La nota que encabeza Baricentro dice que este libro no es una autoficción ni unas memorias, y a continuación advierte al lector: “Tú no estás invitado, pero puedes pasar sin llamar”. Así, Hernán Migoya (Ponferrada, 1971) nos deja claro que estamos ante una escritura personal que no se esconderá bajo etiquetas legitimadoras ni reivindicará ningún prestigio. Por supuesto, nosotros “pasamos” esa puerta con total desvergüenza propia de cotillas, dispuestos a recorrer un texto que empieza y acaba con referencias dramáticas (escritas, eso sí, en una prosa desdramatizadora) a los ancianos padres del autor: él ha perdido la memoria, ella tiene cáncer y añora a su hijo instalado en otro país.
En efecto, Migoya vive en Perú, donde ha prolongado su leyenda de escritor desacomplejado, guionista de cómics iconoclasta (atención a su adaptación de Pepe Carvalho junto al dibujante Bartolomé Seguí, o a las antifascistas Nuevas Hazañas Bélicas) y azote de la seriedad hispana.
Pero volviendo a Baricentro, su desarrollo central funciona como una novela de aprendizaje, con el centro comercial que da título al libro como referencia gravitacional y algunas coordenadas constantes: el origen de clase social media-baja y extracción obrera; una relación con la cultura más deudora de “lo popular” que de lo solemne; y una llegada tardía al sexo, marcada por la torpeza en el ligue, aunque finalmente resuelta con desinhibición y mucha felicidad. Migoya escribe con ritmo ágil, adoptando una estructura saltarina no lineal, más bien yuxtapuesta, aunque mantiene el hilo en todo momento.
Sobre la base de esas coordenadas y esa estructura, se mezclan mil asuntos: los juguetes de la infancia, la tele, la música (¡Julio Iglesias!), los tebeos, las novelas baratas, o la cadena trófica del instituto donde el protagonista, para no ser víctima de bullying, tratará de acercarse a algunos ‘malotes’ oficiales… Con éxito regulero. En fin: he aquí una atmósfera. Su tono y estilo son antipedantes, casi coloquiales. Atiendan, por ejemplo, al momento en que un adolescente Migoya se declara traicionado por su madre, quien se ha burlado de su amor patán por una vecina. La madre tiene las mejores intenciones, sí, pero no comprende que su hijo está descubriendo algo nuevo e intenso, y solo consigue herirlo. Este es un pasaje que rebosa verdad y provoca una empatía inmediata (¡yo mismo les contaría por qué me reconozco en él, si no fuera porque esto es una reseña y ustedes están invitadísimos a leerla!).

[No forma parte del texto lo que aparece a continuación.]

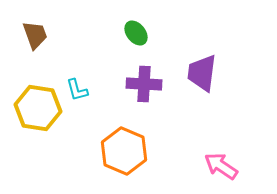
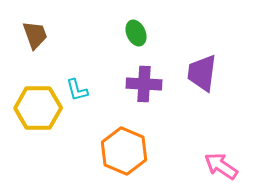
green ellipse: rotated 15 degrees clockwise
yellow hexagon: rotated 9 degrees counterclockwise
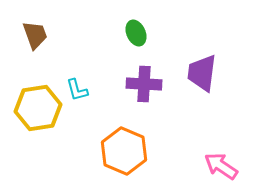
yellow hexagon: rotated 9 degrees counterclockwise
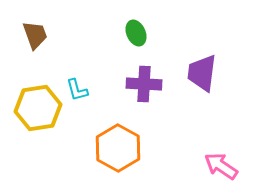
orange hexagon: moved 6 px left, 3 px up; rotated 6 degrees clockwise
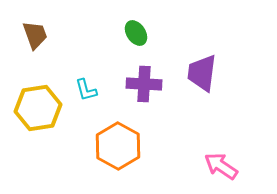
green ellipse: rotated 10 degrees counterclockwise
cyan L-shape: moved 9 px right
orange hexagon: moved 2 px up
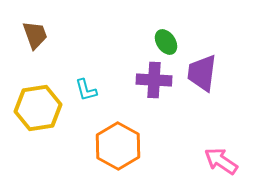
green ellipse: moved 30 px right, 9 px down
purple cross: moved 10 px right, 4 px up
pink arrow: moved 5 px up
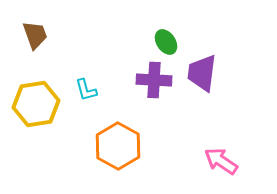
yellow hexagon: moved 2 px left, 4 px up
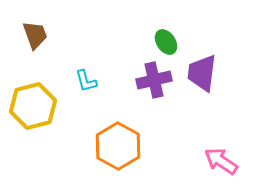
purple cross: rotated 16 degrees counterclockwise
cyan L-shape: moved 9 px up
yellow hexagon: moved 3 px left, 2 px down; rotated 6 degrees counterclockwise
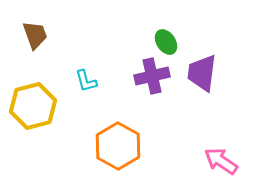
purple cross: moved 2 px left, 4 px up
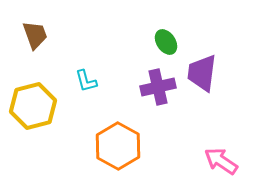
purple cross: moved 6 px right, 11 px down
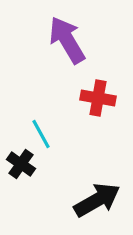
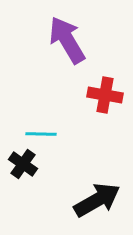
red cross: moved 7 px right, 3 px up
cyan line: rotated 60 degrees counterclockwise
black cross: moved 2 px right
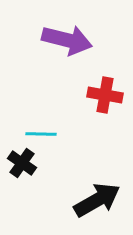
purple arrow: rotated 135 degrees clockwise
black cross: moved 1 px left, 1 px up
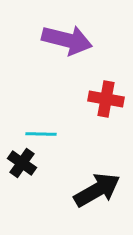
red cross: moved 1 px right, 4 px down
black arrow: moved 10 px up
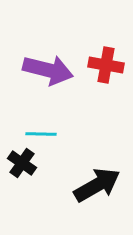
purple arrow: moved 19 px left, 30 px down
red cross: moved 34 px up
black arrow: moved 5 px up
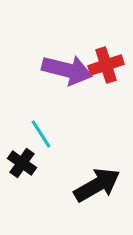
red cross: rotated 28 degrees counterclockwise
purple arrow: moved 19 px right
cyan line: rotated 56 degrees clockwise
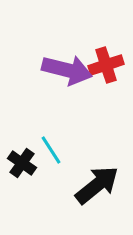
cyan line: moved 10 px right, 16 px down
black arrow: rotated 9 degrees counterclockwise
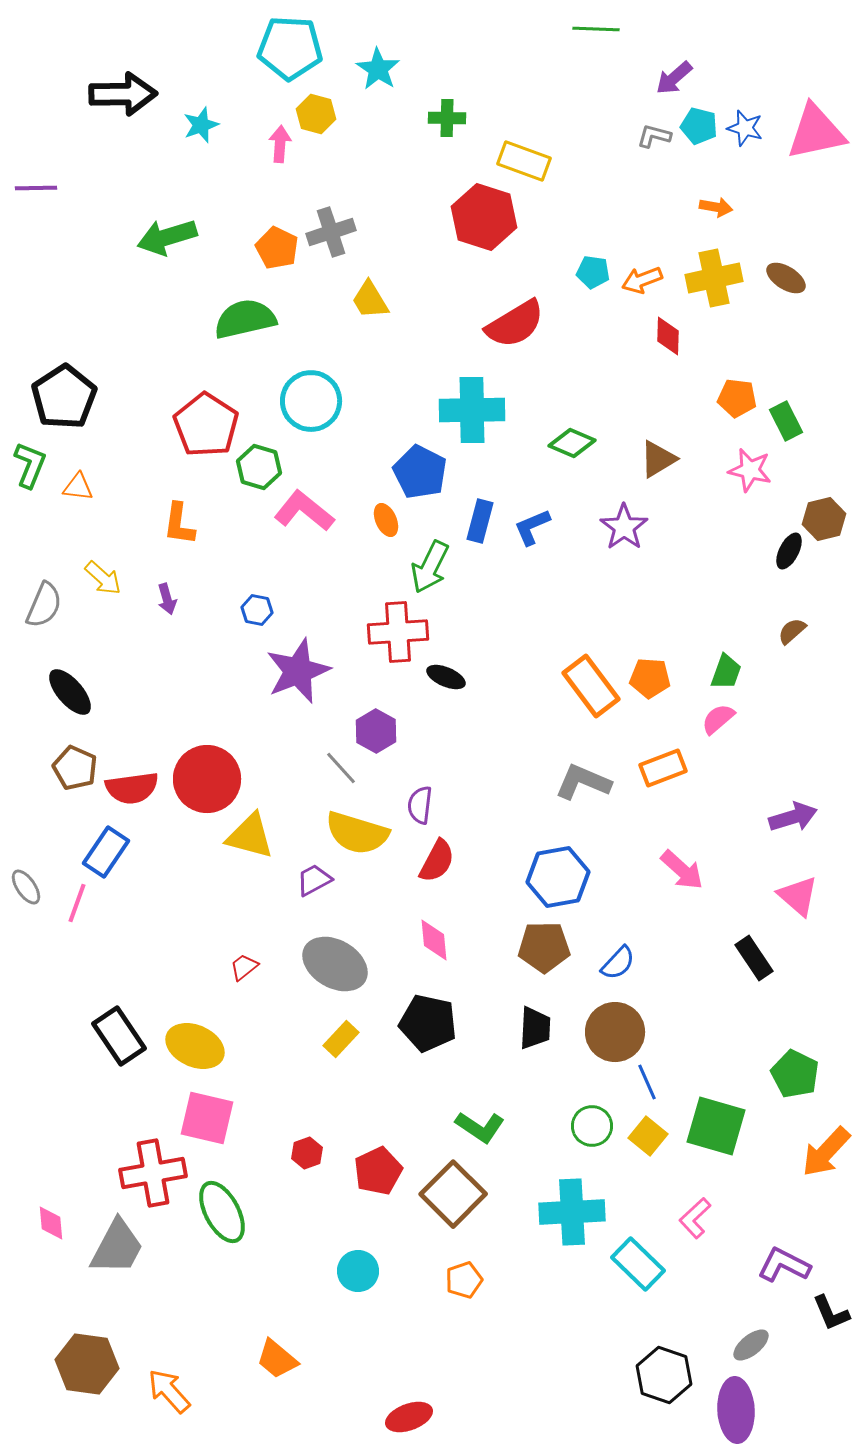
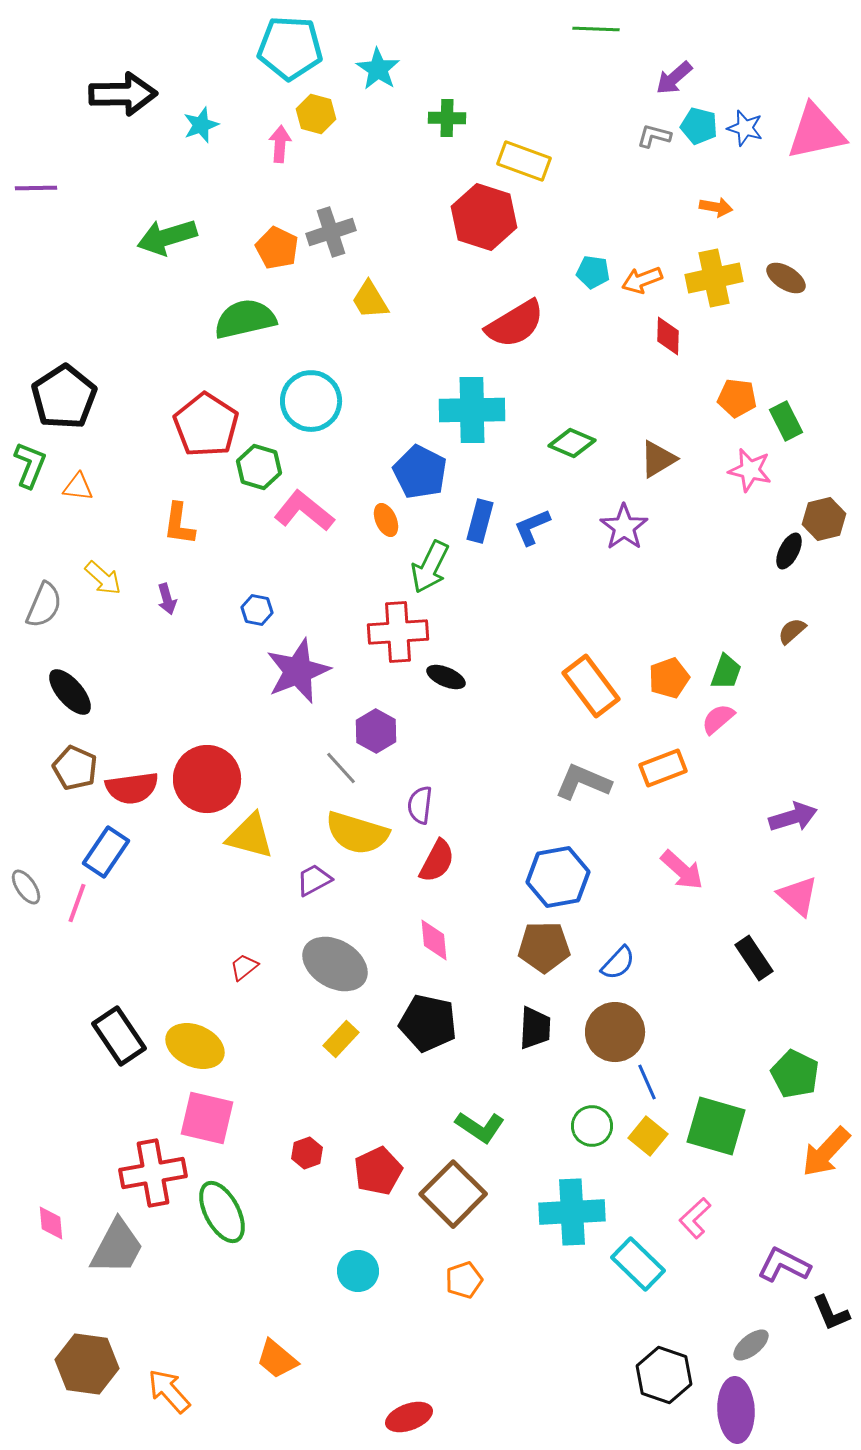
orange pentagon at (650, 678): moved 19 px right; rotated 24 degrees counterclockwise
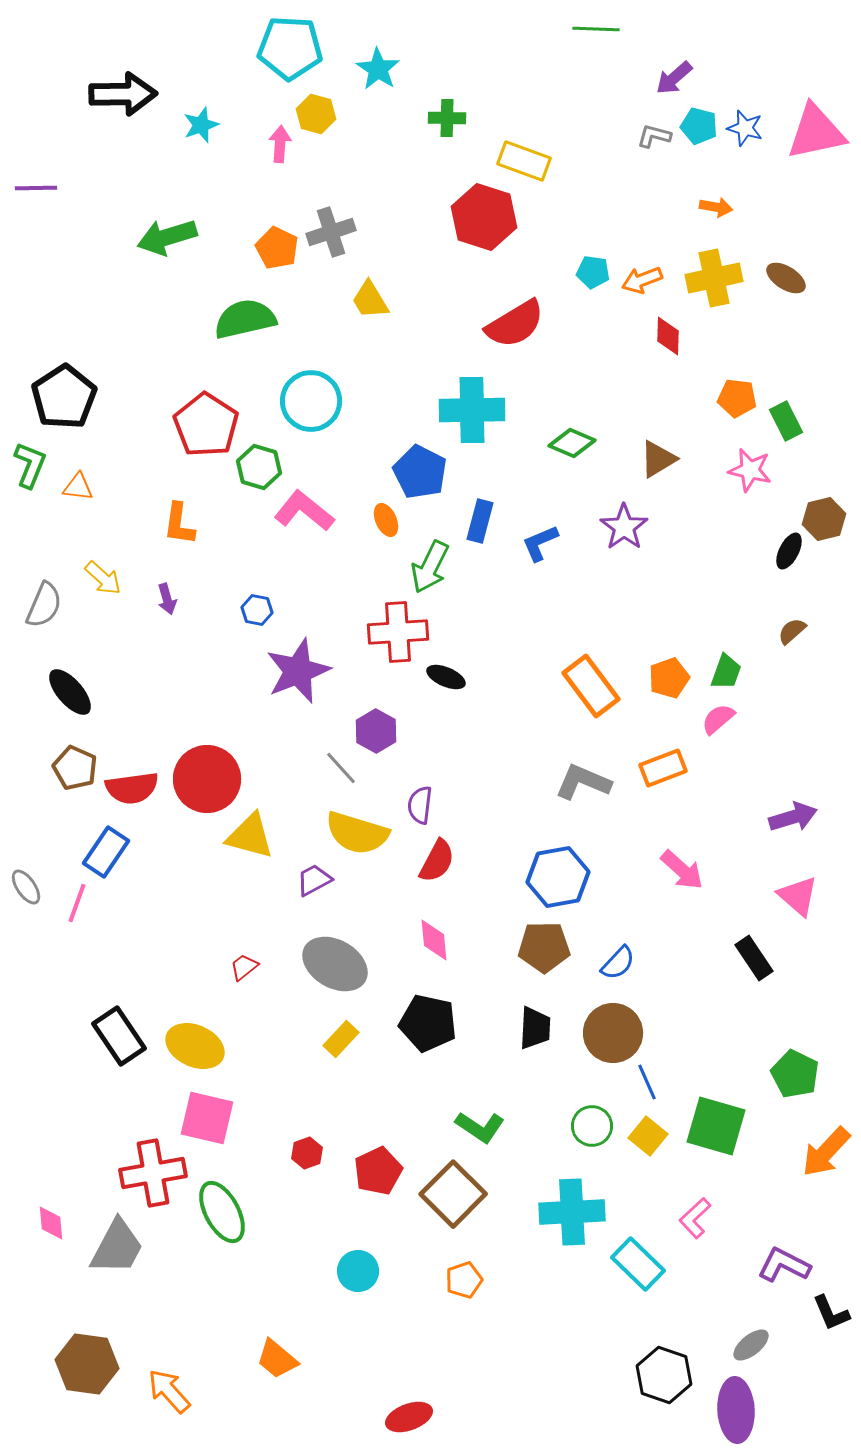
blue L-shape at (532, 527): moved 8 px right, 16 px down
brown circle at (615, 1032): moved 2 px left, 1 px down
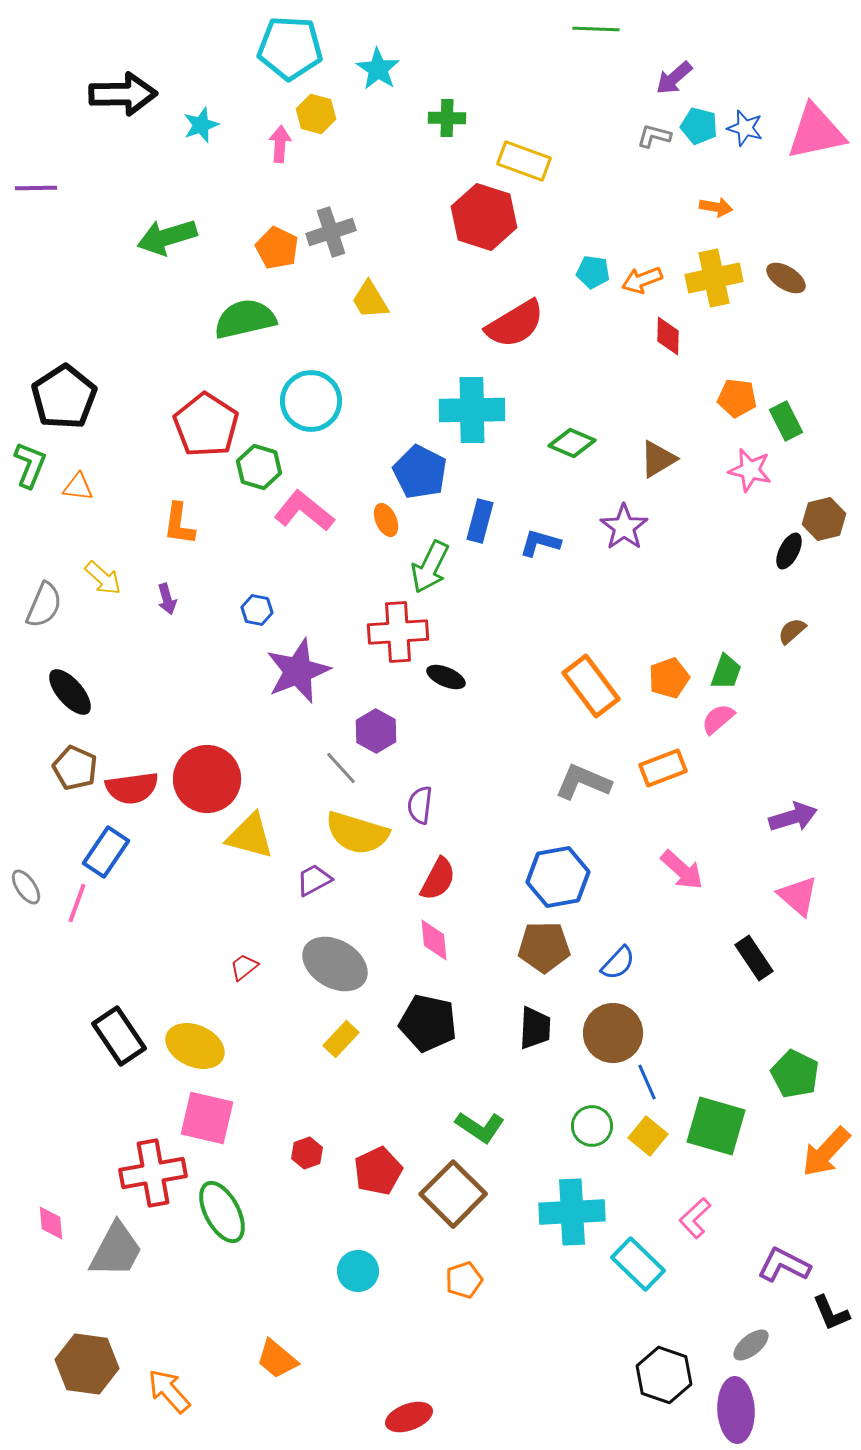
blue L-shape at (540, 543): rotated 39 degrees clockwise
red semicircle at (437, 861): moved 1 px right, 18 px down
gray trapezoid at (117, 1247): moved 1 px left, 3 px down
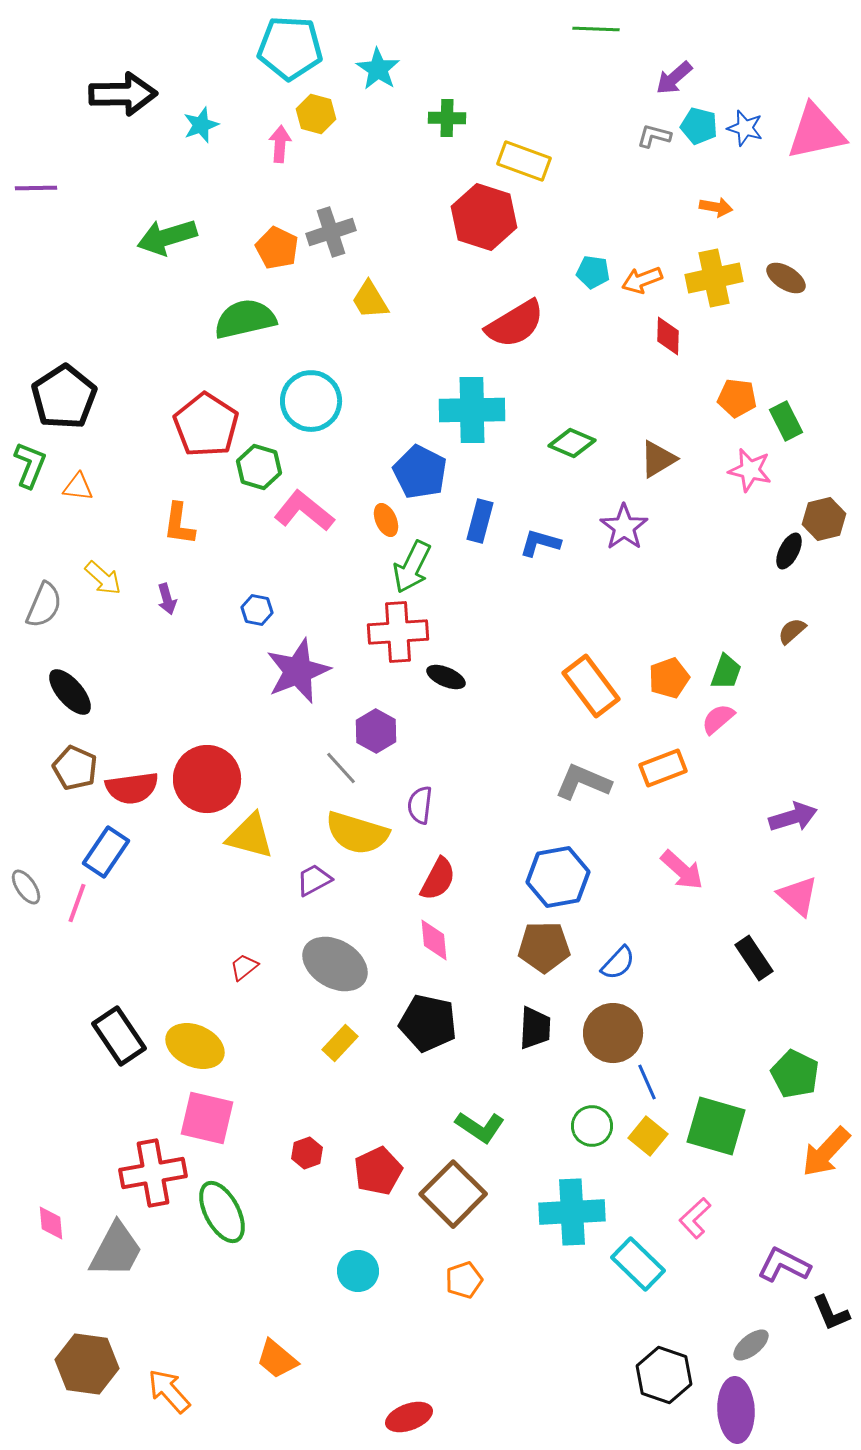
green arrow at (430, 567): moved 18 px left
yellow rectangle at (341, 1039): moved 1 px left, 4 px down
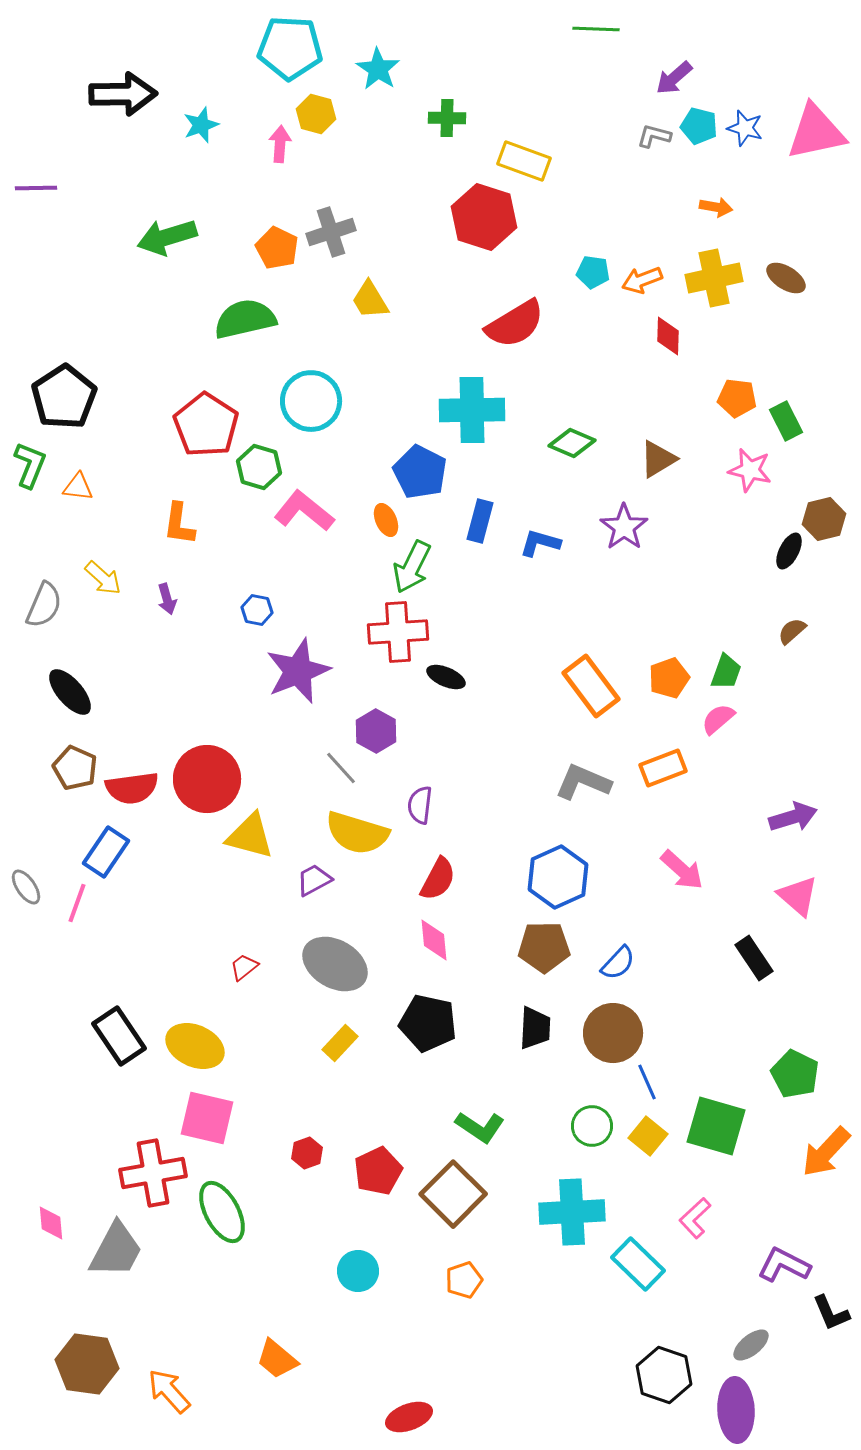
blue hexagon at (558, 877): rotated 14 degrees counterclockwise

'Baricentro' narra una historia entretenida y creíble. Entramos en la novela como chafarderos y salimos como cómplices, y eso no es efecto de la confesión, sino de la literatura
Y por si alguien teme a los excesos sentimentales, hay un gamberrete acechando en Baricentro, fascinado por los zurullos que colapsan el váter de casa o flotan en un mar que es materia prima de la industria turística. “A eso me he dedicado el resto de mi vida, sobre todo cuando escribo: a regodearme dichoso en revolver mi propia mierda”, dice Migoya. Que el lector justifique esa pulsión escatológica, si lo necesita, con Freud, Rabelais, El Víbora, los chistes de Jaimito, o con sus propios recuerdos de la nunca suficientemente ponderada fase anal.
Baricentro es entretenido y creíble en su atmósfera de serie B y su estilo popular. No descarto que algún lector se pueda sentir confuso por el modo en que rebasa constantemente el tema vertebral de la relación entre padres e hijo, pero es justo ahí (en ese desorden y esa totalidad) donde el libro logra desplegar su propio estilo: salvo el madrileño Fernando San Basilio, pocos en España han escrito tan bien sobre el microcosmos de los centros comerciales populares; salvo el barcelonés Javier Pérez Andújar, pocos han sabido demostrar con tanta naturalidad el valor autónomo y gozoso de toda aquella cultura que no tiene cabida en las bibliotecas más plastas. Si entramos en Baricentro como chafarderos, salimos como cómplices. Y eso no es efecto de la confesión, sino de la literatura.